What I am trying to do is quite complex, so I figured I'd throw it out to a wider audience to see if anyone can find a flaw. What I am trying to do (as an MSP/VAR) is design a solution that will give multiple companies a session based remote desktop (companies that need to be kept completely seperate), using only a handful of servers. This is how I imagine it at the moment:
- CORE SERVER - Server 2012 Datacentre (All below are HyperV servers)
Server1: Cloud-DC01 (Active Directory Domain Services for mycloud.local)
Server2: Cloud-EX01 (Exchange Server 2010 running multi tenant mode)
Server3: Cloud-SG01 (Remote Desktop Gateway) - CORE SERVER 2 - Server 2012 Datacentre (All below are HyperV servers)
Server1: Cloud-DC02 (Active Directory Domain Services for mycloud.local)
Server2: Cloud-TS01 (Remote Desktop Session Host for Company A)
Server3: Cloud-TS02 (Remote Desktop Session Host for Company B)
Server4: Cloud-TS03 (Remote Desktop Session Host for Company C)
What I thought about doing was setting up each Organisation in their own OU (perhaps creating their OU structure based on the Excahnge 2010 tenant OU structure so the accounts are linked).
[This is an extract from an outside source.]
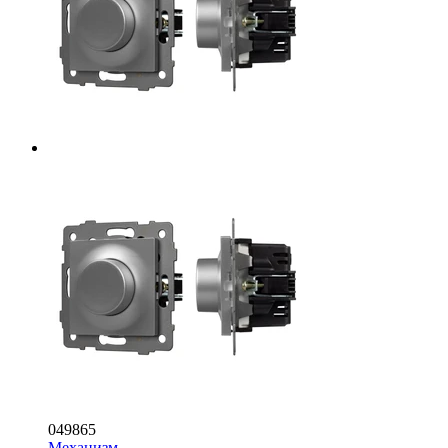
049865
Механизм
Each company would get a Remote Desktop Session Host server that would also serve as a file server. This server would be seperated from the rest on its own range. The server Cloud-SG01 would have access to all these networks and route the traffic to the appropriate network when a client connects and authenticated so they are pushed onto the correct server (Based on session collections in 2012).
I won't lie this is something I have come up with quite quickly so there may well be something gapingly obvious that I am missing. Any feedback would be appreciated.
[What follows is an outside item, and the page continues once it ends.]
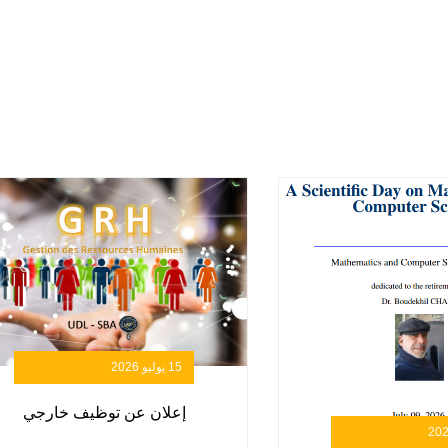
15 يوليو 2026
إعلان عن توظيف خارجي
This is very similar to what we do. We have a single TS Gateway that all our clients enter through. This has connection and resource policies that control which user groups can log on to which servers.
Each company has their own self-contained terminal server. Most companies can only log on to the one TS, but for one particularly large client, they have two. We don't do any clustering of them, just half the users connect to TS1 and the other half connect to TS2.
All the servers sit on the same network segment, and we have very strict ACLs to define who can go where on the network (i.e. nobody can really go anywhere). Our GPO for the RDS servers also greatly restricts where they can go on the server itself.
The biggest issue that we have with this setup is the automated deployment of servers for new clients. Most of the process can be automated (we use ESXi and vSphere, which has powershell integration. Same as Hyper-V does), but I haven't yet found out how to automate the modification of TS Gateway policies.
We also have one very large client who uses our hosted terminal servers. Because I didn't want to bother with managing all their password resets and new accounts myself, we gave them delegation rights over their own OU on the domain. When they started to out-grow that, for political reasons, we gave them their own domain under our forest. That's all worked pretty well so far as well, except you can't use the
User must change their password on next logon
as this is incompatible with TS Gateway. Same deal when their password expires, they can't log on and someone needs to reset their password manually.